Greek and Roman Dress from A to Z

Greek and Roman Dress from A to Z PDF

Author: Lloyd Llewellyn-Jones

Publisher: Routledge

Published: 2007-12-01

Total Pages: 317

ISBN-13: 1134589158

DOWNLOAD EBOOK →

Who dressed as a woman in an attempt to commit adultery with Julius Caesar's wife? How did the ancient Greeks make blusher from seaweed? Just how does one wear a toga?If, as many claim, the importance of clothes lies in their detail, then this a book that no sartorially savvy Classicist should be without. Greek and Roman Dress from A to Z is an alphabetized compendium of styles and accessories that form the well-known classical image: a reference source of stitches, drapery, hairstyles, colours, fabrics and jewellery, and an analysis of the intricate system of social meanings that they comprise.The entries range in length from a few lines to a few pages and cover individual aspects of dress alongside surveys of wider topics and illuminating socio-cultural analysis, drawn from ancient art, literature and archaeology.

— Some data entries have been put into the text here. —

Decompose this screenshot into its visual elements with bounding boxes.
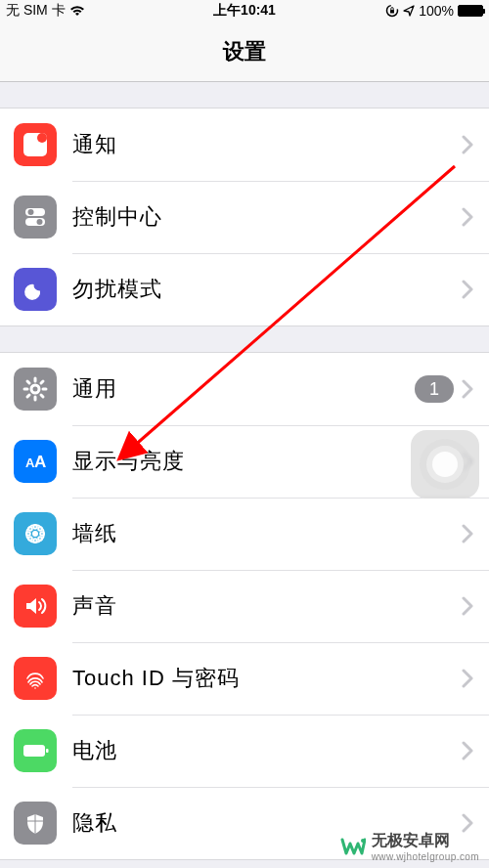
privacy-icon (14, 802, 57, 845)
svg-line-13 (27, 381, 29, 383)
carrier-text: 无 SIM 卡 (6, 2, 66, 20)
battery-row-icon (14, 729, 57, 772)
svg-point-25 (28, 527, 32, 531)
status-bar: 无 SIM 卡 上午10:41 100% (0, 0, 489, 22)
svg-rect-1 (390, 10, 394, 14)
chevron-right-icon (462, 280, 473, 299)
notifications-icon (14, 123, 57, 166)
dnd-icon (14, 268, 57, 311)
display-icon: AA (14, 440, 57, 483)
status-right: 100% (385, 3, 483, 19)
svg-rect-29 (23, 745, 45, 757)
chevron-right-icon (462, 379, 473, 399)
svg-point-26 (38, 527, 42, 531)
row-wallpaper[interactable]: 墙纸 (0, 498, 489, 570)
svg-point-7 (37, 219, 43, 225)
row-sounds[interactable]: 声音 (0, 570, 489, 642)
battery-percent: 100% (419, 3, 454, 19)
row-accessory: 1 (415, 375, 473, 403)
settings-group-2: 通用 1 AA 显示与亮度 墙纸 声音 (0, 352, 489, 860)
svg-line-16 (27, 395, 29, 397)
nav-bar: 设置 (0, 22, 489, 82)
row-label: 显示与亮度 (72, 447, 462, 476)
svg-point-23 (26, 532, 30, 536)
svg-point-32 (361, 839, 365, 843)
page-title: 设置 (223, 37, 266, 66)
badge: 1 (415, 375, 454, 403)
watermark: 无极安卓网 www.wjhotelgroup.com (340, 831, 479, 862)
row-control-center[interactable]: 控制中心 (0, 181, 489, 253)
row-label: 通用 (72, 374, 415, 404)
status-left: 无 SIM 卡 (6, 2, 85, 20)
location-icon (403, 5, 415, 17)
svg-point-27 (28, 537, 32, 541)
row-touchid[interactable]: Touch ID 与密码 (0, 642, 489, 715)
row-notifications[interactable]: 通知 (0, 108, 489, 181)
control-center-icon (14, 195, 57, 239)
watermark-brand: 无极安卓网 (372, 831, 479, 851)
chevron-right-icon (462, 135, 473, 154)
row-label: 勿扰模式 (72, 275, 462, 304)
assistive-touch-button[interactable] (411, 430, 479, 499)
svg-point-24 (40, 532, 44, 536)
chevron-right-icon (462, 207, 473, 227)
sounds-icon (14, 585, 57, 628)
battery-icon (458, 5, 483, 17)
touchid-icon (14, 657, 57, 700)
row-label: 通知 (72, 130, 462, 159)
row-label: Touch ID 与密码 (72, 664, 462, 693)
status-time: 上午10:41 (213, 2, 276, 20)
rotation-lock-icon (385, 4, 399, 18)
svg-text:A: A (34, 453, 46, 471)
svg-rect-30 (46, 749, 49, 753)
chevron-right-icon (462, 524, 473, 543)
svg-point-21 (33, 525, 37, 529)
watermark-logo-icon (340, 834, 366, 859)
watermark-url: www.wjhotelgroup.com (372, 851, 479, 862)
row-label: 控制中心 (72, 202, 462, 232)
row-label: 墙纸 (72, 519, 462, 548)
row-general[interactable]: 通用 1 (0, 353, 489, 425)
general-icon (14, 368, 57, 411)
svg-point-22 (33, 539, 37, 542)
wallpaper-icon (14, 512, 57, 555)
svg-point-20 (33, 532, 37, 536)
chevron-right-icon (462, 741, 473, 760)
chevron-right-icon (462, 596, 473, 616)
row-battery[interactable]: 电池 (0, 715, 489, 787)
chevron-right-icon (462, 813, 473, 833)
svg-point-8 (31, 385, 39, 393)
svg-point-5 (28, 209, 34, 215)
svg-point-28 (38, 537, 42, 541)
wifi-icon (69, 5, 85, 17)
settings-group-1: 通知 控制中心 勿扰模式 (0, 108, 489, 326)
svg-line-14 (41, 395, 43, 397)
chevron-right-icon (462, 669, 473, 688)
row-label: 声音 (72, 591, 462, 621)
row-dnd[interactable]: 勿扰模式 (0, 253, 489, 326)
svg-point-3 (37, 133, 47, 143)
svg-line-15 (41, 381, 43, 383)
row-label: 电池 (72, 736, 462, 765)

For those who want to take their reading further, there are references to both primary sources and modern scholarship.This book is be fascinating for anyone delving into it with an interest in style and dress, and an invaluable companion for any classicist.

The Making of Modern Greece

The Making of Modern Greece PDF

Author: Professor David Ricks

Publisher: Ashgate Publishing, Ltd.

Published: 2013-06-28

Total Pages: 296

ISBN-13: 1409480275

DOWNLOAD EBOOK →

Every Greek and every friend of the country knows the date 1821, when the banner of revolution was raised against the empire of the Ottoman Turks, and the story of 'Modern Greece' is usually said to begin. Less well known, but of even greater importance, was the international recognition given to Greece as an independent state with full sovereign rights, as early as 1830. This places Greece in the vanguard among the new nation-states of Europe whose emergence would gather momentum through to the early twentieth century, a process whose repercussions continue to this day. Starting out from that perspective, which has been all but ignored until now, this book brings together the work of scholars from a variety of disciplines to explore the contribution of characteristically nineteenth-century European modes of thought to the 'making' of Greece as a modern nation. Closely linked to nationalism is romanticism, which exercised a formative role through imaginative literature, as is demonstrated in several chapters on poetry and fiction. Under the broad heading 'uses of the past', other chapters consider ways in which the legacies, first of ancient Greece, then later of Byzantium, came to be mobilized in the construction of a durable national identity at once 'Greek' and 'modern'. The Making of Modern Greece aims to situate the Greek experience, as never before, within the broad context of current theoretical and historical thinking about nations and nationalism in the modern world. The book spans the period from 1797, when Rigas Velestinlis published a constitution for an imaginary 'Hellenic Republic', at the cost of his life, to the establishment of the modern Olympic Games, in Athens in 1896, an occasion which sealed with international approval the hard-won self-image of 'Modern Greece' as it had become established over the previous century.